TASK ITEM:
Copy exactly the lines of the data below that run from the line holding "You are a GUI" through the line holding "Post Comments (Atom)", both ends included.

-- -- --

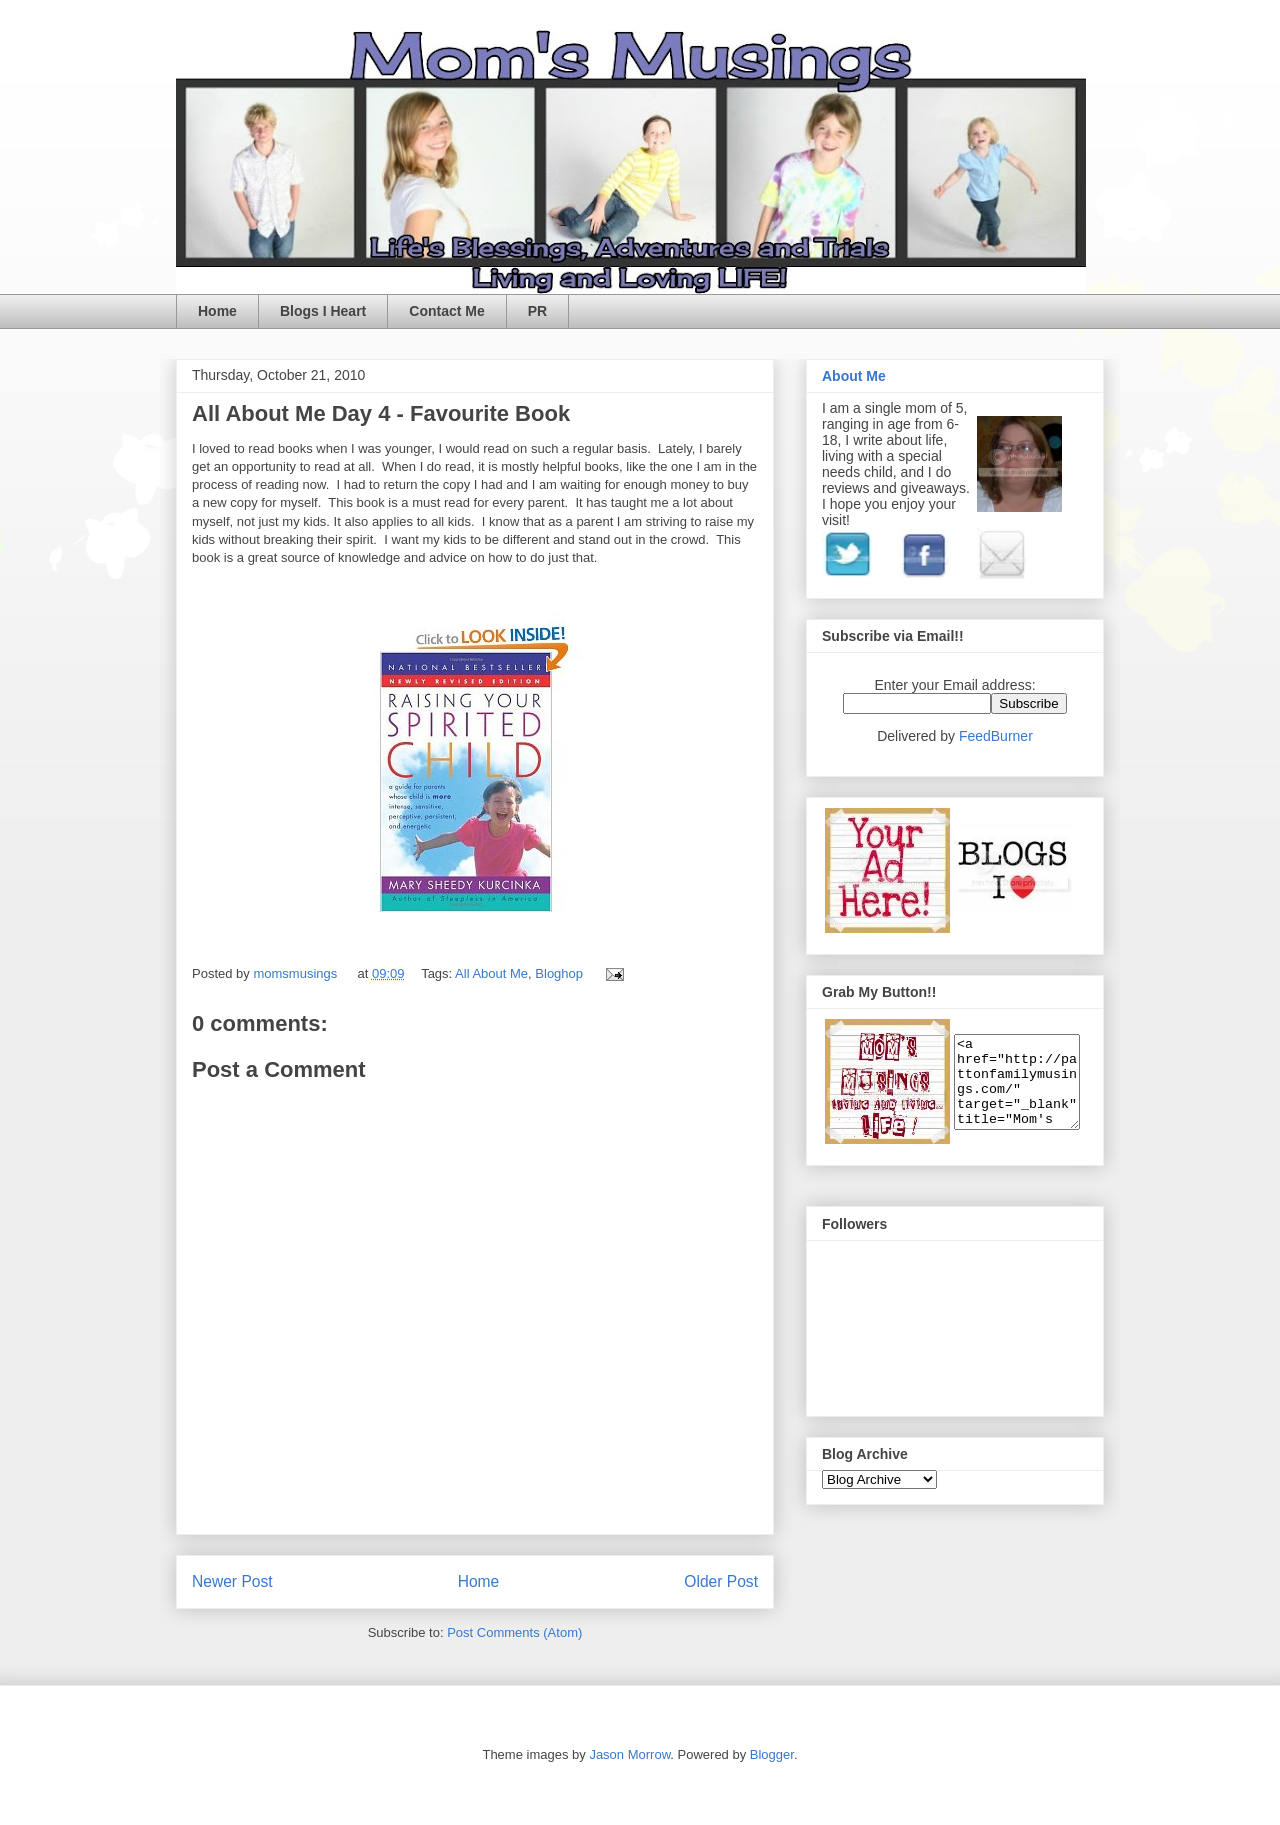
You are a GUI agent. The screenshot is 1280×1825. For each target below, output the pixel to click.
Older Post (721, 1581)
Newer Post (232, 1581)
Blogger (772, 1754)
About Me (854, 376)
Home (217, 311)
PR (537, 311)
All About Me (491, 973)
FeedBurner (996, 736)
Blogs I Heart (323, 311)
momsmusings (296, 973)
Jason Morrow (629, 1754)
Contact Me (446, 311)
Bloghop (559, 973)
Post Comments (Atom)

-- -- --

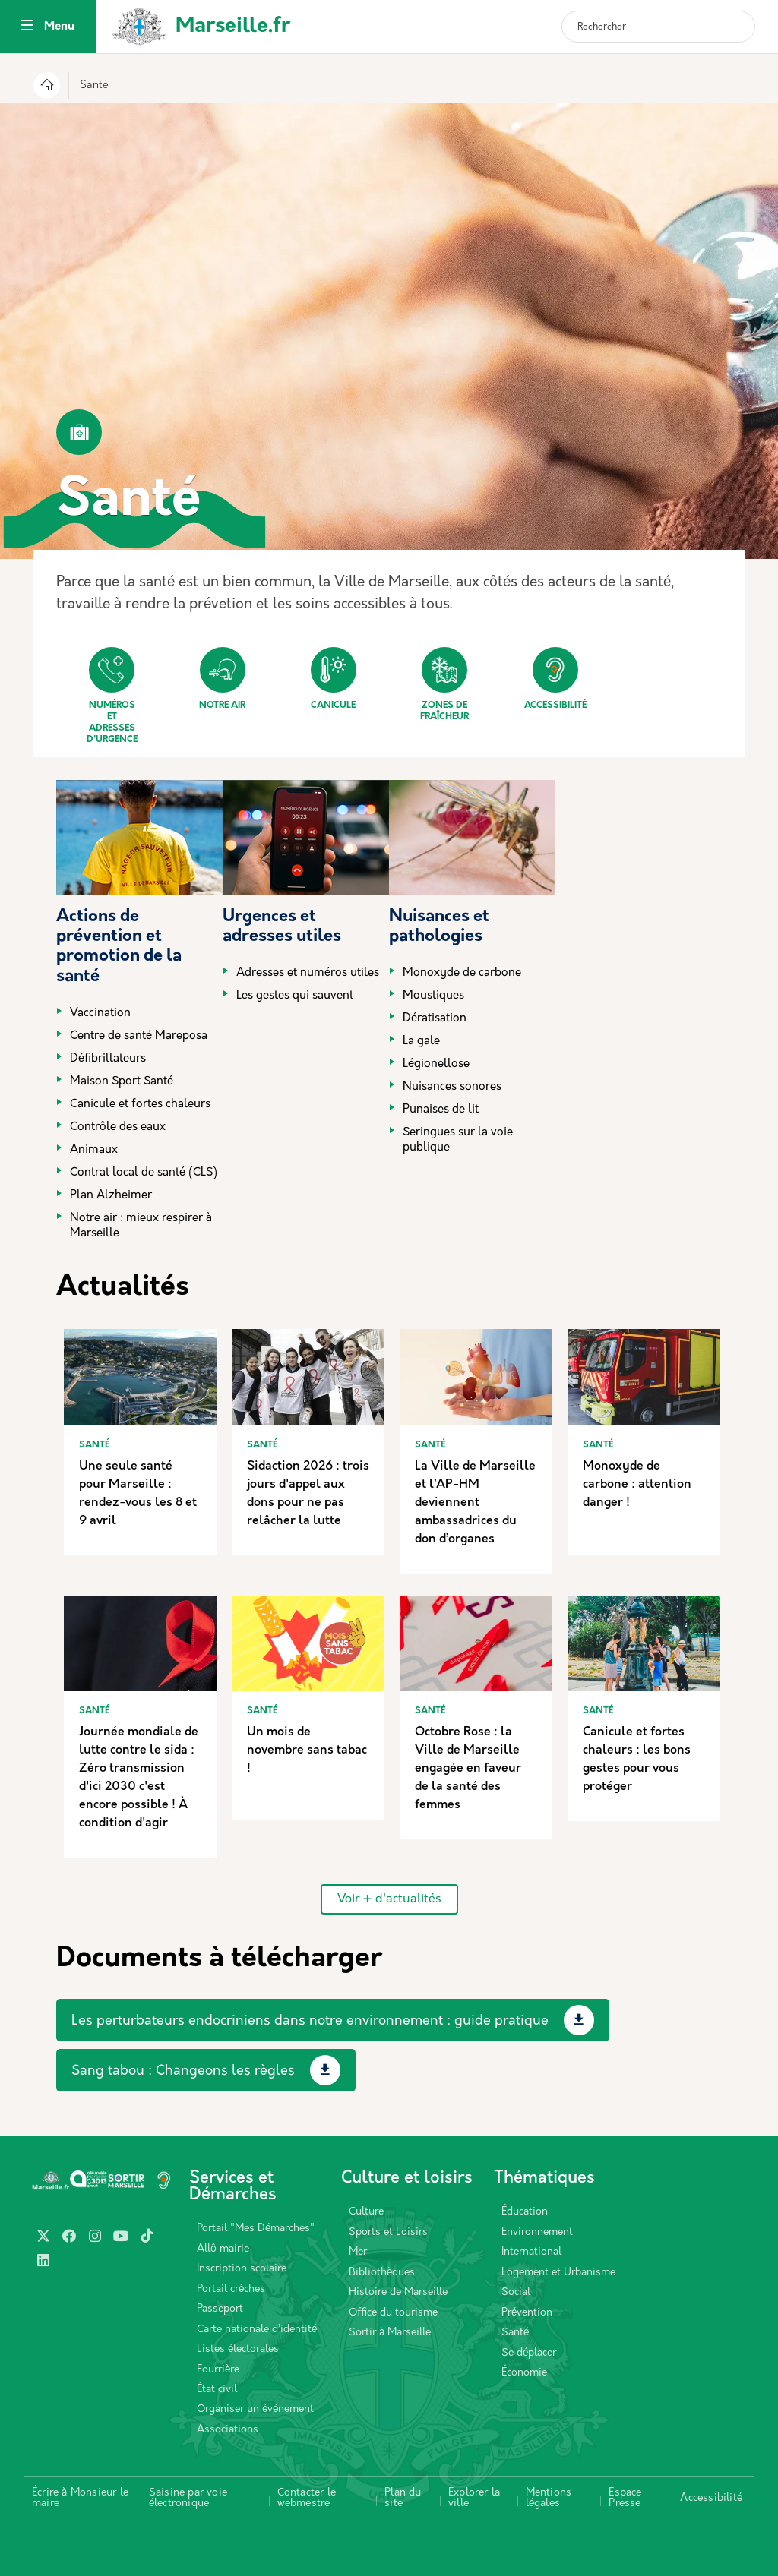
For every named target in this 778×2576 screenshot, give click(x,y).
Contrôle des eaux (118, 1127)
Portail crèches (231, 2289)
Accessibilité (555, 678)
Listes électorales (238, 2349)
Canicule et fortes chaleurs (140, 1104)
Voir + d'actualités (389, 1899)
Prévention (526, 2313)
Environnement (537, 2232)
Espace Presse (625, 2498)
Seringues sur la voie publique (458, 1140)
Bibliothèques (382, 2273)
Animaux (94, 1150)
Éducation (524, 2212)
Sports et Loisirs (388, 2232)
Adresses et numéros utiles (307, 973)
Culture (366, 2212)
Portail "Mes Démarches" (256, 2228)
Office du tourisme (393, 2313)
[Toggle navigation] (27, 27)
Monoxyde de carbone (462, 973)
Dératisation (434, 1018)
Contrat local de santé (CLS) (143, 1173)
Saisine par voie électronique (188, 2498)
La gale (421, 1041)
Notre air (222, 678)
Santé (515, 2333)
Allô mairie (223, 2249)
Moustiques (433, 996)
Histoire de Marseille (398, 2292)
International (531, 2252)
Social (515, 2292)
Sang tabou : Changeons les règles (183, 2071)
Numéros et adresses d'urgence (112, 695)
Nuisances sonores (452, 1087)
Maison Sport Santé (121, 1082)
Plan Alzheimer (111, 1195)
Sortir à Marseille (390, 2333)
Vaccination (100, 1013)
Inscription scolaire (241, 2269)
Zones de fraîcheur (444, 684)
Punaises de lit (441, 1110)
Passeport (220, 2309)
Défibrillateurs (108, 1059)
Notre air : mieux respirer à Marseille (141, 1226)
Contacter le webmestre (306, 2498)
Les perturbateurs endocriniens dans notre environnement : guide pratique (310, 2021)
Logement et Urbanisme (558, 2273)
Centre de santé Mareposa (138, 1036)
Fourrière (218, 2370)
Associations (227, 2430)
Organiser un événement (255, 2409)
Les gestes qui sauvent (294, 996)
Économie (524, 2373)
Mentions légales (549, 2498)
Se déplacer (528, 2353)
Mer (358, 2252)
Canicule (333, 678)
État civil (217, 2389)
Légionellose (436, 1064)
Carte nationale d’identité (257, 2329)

-- -- --

RESPONSE BELOW:
You are a GUI agent. The screenshot is 1280×1825. For each target below, output the pixel to click.
Older Post (721, 1581)
Newer Post (232, 1581)
Blogger (772, 1754)
About Me (854, 376)
Home (217, 311)
PR (537, 311)
All About Me (491, 973)
FeedBurner (996, 736)
Blogs I Heart (323, 311)
momsmusings (296, 973)
Jason Morrow (629, 1754)
Contact Me (446, 311)
Bloghop (559, 973)
Post Comments (Atom)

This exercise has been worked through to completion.